→ WORK TO COMPLETE
Copy the entries below word for word, but omit any pictures they contain.

[EXERCISE INPUTS — start]

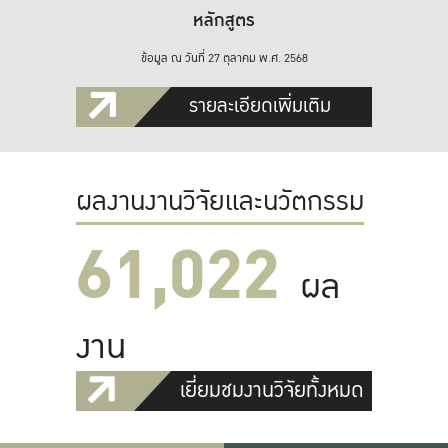
หลักสูตร
ข้อมูล ณ วันที่ 27 ตุลาคม พ.ศ. 2568
รายละเอียดเพิ่มเติม
ผลงานงานวิจัยและนวัตกรรม
61,022
ผล
งาน
เยี่ยมชมงานวิจัยทั้งหมด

[EXERCISE INPUTS — finish]

→ EXERCISE ANSWER
หลักสูตร
ข้อมูล ณ วันที่ 27 ตุลาคม พ.ศ. 2568
รายละเอียดเพิ่มเติม
ผลงานงานวิจัยและนวัตกรรม
61,022
ผล
งาน
เยี่ยมชมงานวิจัยทั้งหมด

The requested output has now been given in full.